A big majority (68%) of KDnuggets audience thought that in the Era of Big Data, Statistics will become more important, as the foundation of Data Science. Only 12% thought that Statistics will be less important, based on a poll of 376 votes.
However, I think that these will be new, "Big" statistics, oriented towards stream processing, approximate counting, bayesian reasoning, machine learning, and other topics relevant for Big Data.
|With the trend towards Big Data and Data-driven Machine Learning methods
|Statistics will become more important, as the foundation of Data Science (256)||68%|
|Statistics importance will not change (56)||15%|
|Statistics will become less important (46)||12%|
|Not sure (18)||5%|
Tom Rampley, More stats, but different emphasis
When I think about the stats I learned in school, it was all very research oriented. As such, my stats teachers tended to work on drawing conclusions from small data sets. As the volume of data rises, I think this application will become much less important. What will remain important are statistics regarding model validity, model comparison, and data significance. In my work as a data scientist in industry I have literally never had to worry about having too small a sample size for my conclusions to be statistically significant.
The other big change I see is a shift away from frequentist statistics and towards Bayesian approaches, as computational power gets ever cheaper and the explicability and probabilistic nature of Bayesian stats grows in value. For example, very few marketing execs really understand what a p-value means. But they all can understand an odds ratio, and giving them conclusions they can use to make decisions is what makes data science valuable.
Ross Bettinger, Big Data vs Statistics
I believe that statistical thinking must and will continue to inform Big Data thinking. Even small-sample theory helps to train the Big Data brain regarding venues of investigation.

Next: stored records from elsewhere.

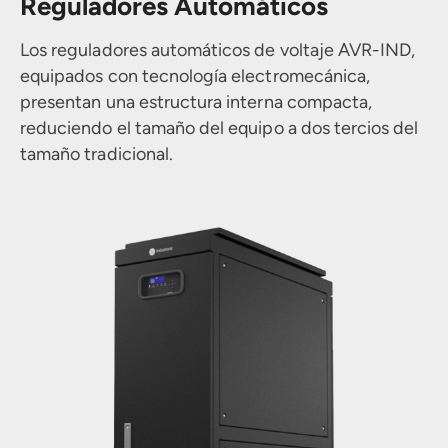
Reguladores Automáticos
Filtros de Armónicos
Otros Servicios
Los reguladores automáticos de voltaje AVR-IND,
equipados con tecnología electromecánica,
Baterías Plomo-Ácido
presentan una estructura interna compacta,
reduciendo el tamaño del equipo a dos tercios del
tamaño tradicional.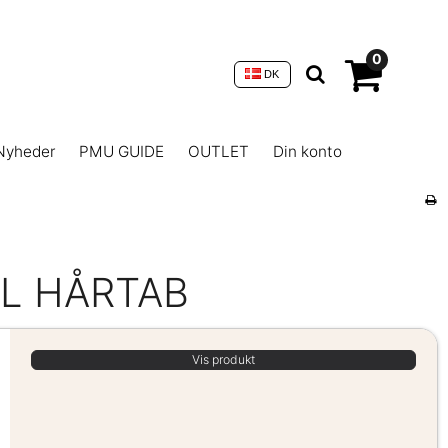
0
DK
Nyheder
PMU GUIDE
OUTLET
Din konto
IL HÅRTAB
Vis produkt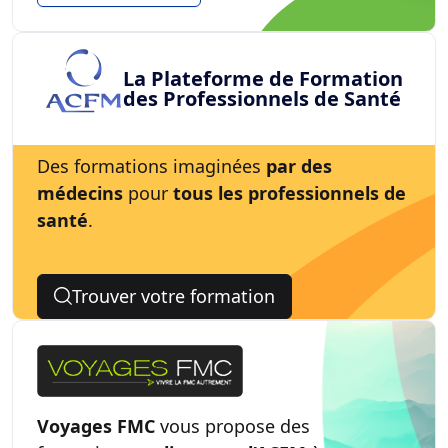
La Plateforme de Formation
des Professionnels de Santé
Des formations imaginées
par des
médecins
pour
tous les professionnels de
santé
.
Trouver votre formation
Voyages FMC
vous propose des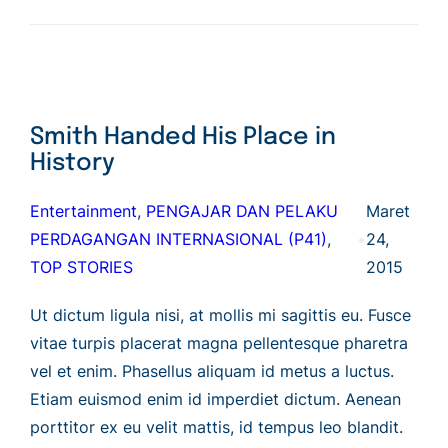
Smith Handed His Place in
History
Entertainment
, 
PENGAJAR DAN PELAKU
Maret
PERDAGANGAN INTERNASIONAL (P41)
, 
•
24,
TOP STORIES
2015
Ut dictum ligula nisi, at mollis mi sagittis eu. Fusce
vitae turpis placerat magna pellentesque pharetra
vel et enim. Phasellus aliquam id metus a luctus.
Etiam euismod enim id imperdiet dictum. Aenean
porttitor ex eu velit mattis, id tempus leo blandit.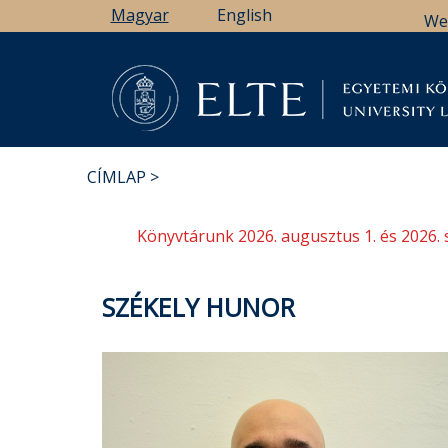
Ugrás
Magyar
English
We
a
tartalomra
Könyv
CÍMLAP
MORZSA
Könyvtárunk 2026. augusztus 1. és 2026. 
SZÉKELY HUNOR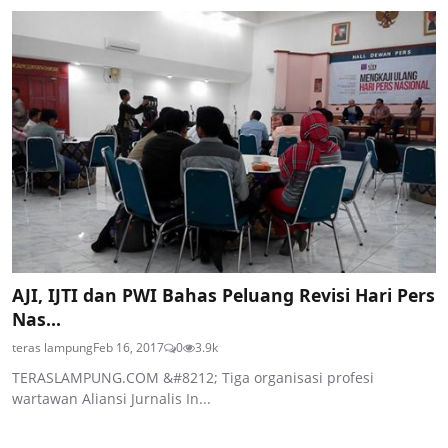
AJI, IJTI dan PWI Bahas Peluang Revisi Hari Pers
Nas...
teras lampung
Feb 16, 2017
0
3.9k
TERASLAMPUNG.COM &#8212; Tiga organisasi profesi
wartawan Aliansi Jurnalis In...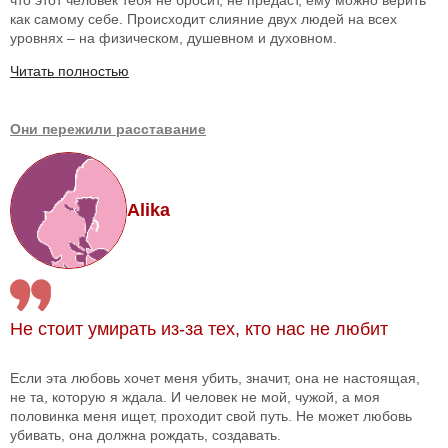
как самому себе. Происходит слияние двух людей на всех
уровнях – на физическом, душевном и духовном.
Читать полностью
Они пережили расставание
Alika
Не стоит умирать из-за тех, кто нас не любит
Если эта любовь хочет меня убить, значит, она не настоящая,
не та, которую я ждала. И человек не мой, чужой, а моя
половинка меня ищет, проходит свой путь. Не может любовь
убивать, она должна рождать, создавать.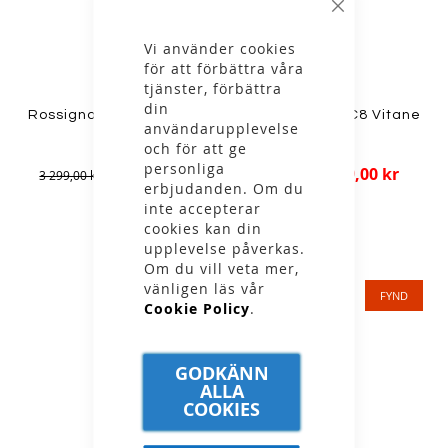
Stäng
Vi använder cookies
för att förbättra våra
tjänster, förbättra
din
Rossignol - X-10 Classic
Salomon - W RC8 Vitane
användarupplevelse
24/25
Prolink
och för att ge
personliga
1 999,00 kr
999,00 kr
3 299,00 kr
1 799,00 kr
erbjudanden. Om du
inte accepterar
cookies kan din
upplevelse påverkas.
Om du vill veta mer,
vänligen läs vår
FYND
FYND
Cookie Policy
.
GODKÄNN
ALLA
COOKIES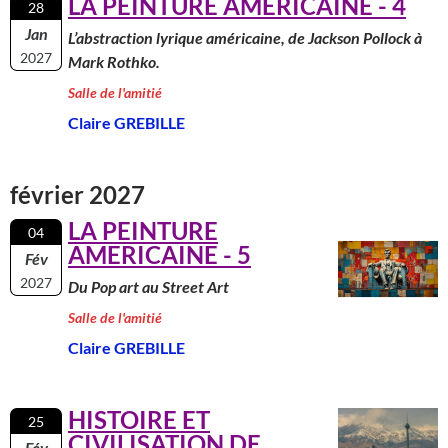
LA PEINTURE AMERICAINE - 4
28
Jan
L’abstraction lyrique américaine, de Jackson Pollock à
2027
Mark Rothko.
Salle de l'amitié
Claire GREBILLE
février 2027
LA PEINTURE
04
AMERICAINE - 5
Fév
2027
Du Pop art au Street Art
Salle de l'amitié
Claire GREBILLE
HISTOIRE ET
25
CIVILISATION DE
Fév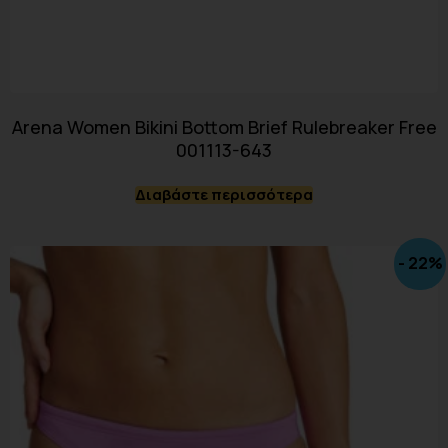
Arena Women Bikini Bottom Brief Rulebreaker Free
001113-643
Διαβάστε περισσότερα
- 22%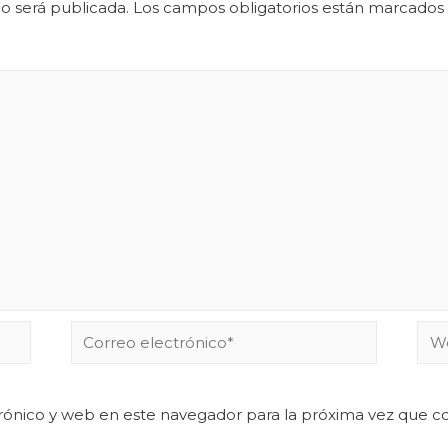
o será publicada.
Los campos obligatorios están marcados
rónico y web en este navegador para la próxima vez que 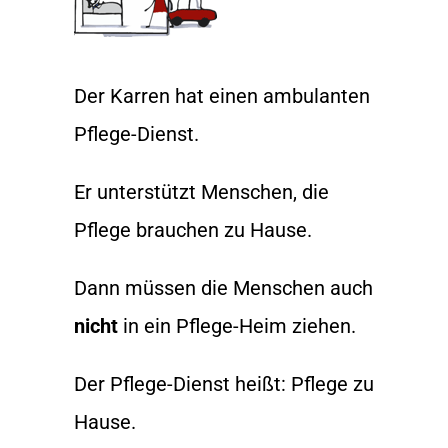
Der Karren hat einen ambulanten
Pflege-Dienst.
Er unterstützt Menschen, die
Pflege brauchen zu Hause.
Dann müssen die Menschen auch
nicht
in ein Pflege-Heim ziehen.
Der Pflege-Dienst heißt: Pflege zu
Hause.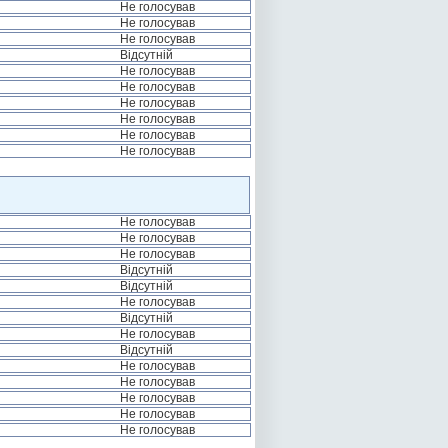
Не голосував
Не голосував
Не голосував
Відсутній
Не голосував
Не голосував
Не голосував
Не голосував
Не голосував
Не голосував
Не голосував
Не голосував
Не голосував
Відсутній
Відсутній
Не голосував
Відсутній
Не голосував
Відсутній
Не голосував
Не голосував
Не голосував
Не голосував
Не голосував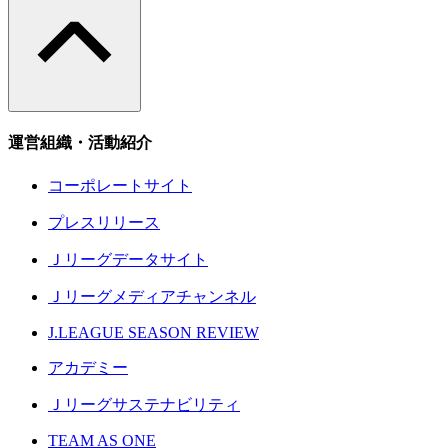
運営組織・活動紹介
コーポレートサイト
プレスリリース
Ｊリーグデータサイト
Ｊリーグメディアチャンネル
J.LEAGUE SEASON REVIEW
アカデミー
Ｊリーグサステナビリティ
TEAM AS ONE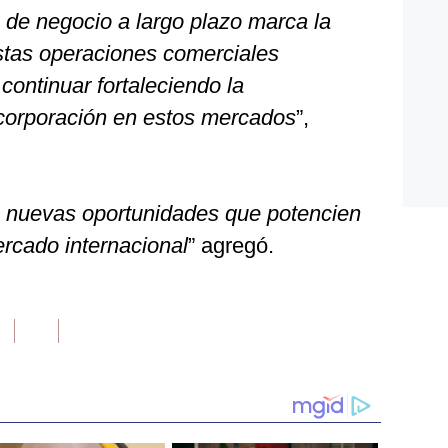
n de negocio a largo plazo marca la
stas operaciones comerciales
 continuar fortaleciendo la
a corporación en estos mercados
”,
 nuevas oportunidades que potencien
ercado internacional
” agregó.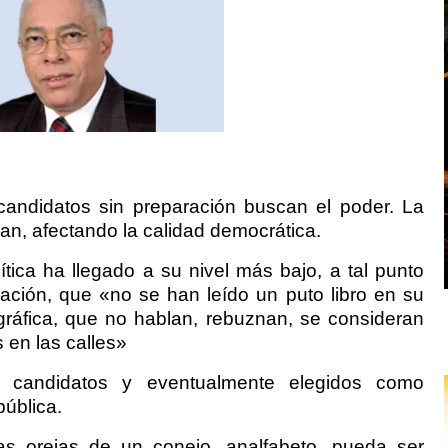
candidatos sin preparación buscan el poder. La
nan, afectando la calidad democrática.
ítica ha llegado a su nivel más bajo, a tal punto
ción, que «no se han leído un puto libro en su
ográfica, que no hablan, rebuznan, se consideran
 en las calles»
 candidatos y eventualmente elegidos como
pública.
s orejas de un conejo, analfabeto, pueda ser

As Sir Isaac Newton once famously said, "If I have seen further it is by standing on ye sholders of Giants." en.wikiquote.org/wiki/Isaac_Newton
Only G!d can create ex nihilo. We moderns must build up our structures on the foundations of our forbearers, and Big Data thinking will borrow from statistical theory what is necessary to progress.
Salil Kalghatgi, Statistics + DS
me thinks a biased group, eh?
but seriously, i agree "data science as an independent discipline, extending the field of statistics to incorporate 'advances in computing with data' " - William S Cleveland from wiki.
how could the role of stats not increase?
Terry Kaufman, important is as important does
BD diminish importance of statistics? Funny thing is many people consider "statistics" to be lots and lots of numbers, rather than the use of established rules for evaluating data. Seems like BD is lots of data subjected to crunching by many methods but subject to no rules. So we now have more data, but more is not better, and what is important is its value to people other than those who analyze it.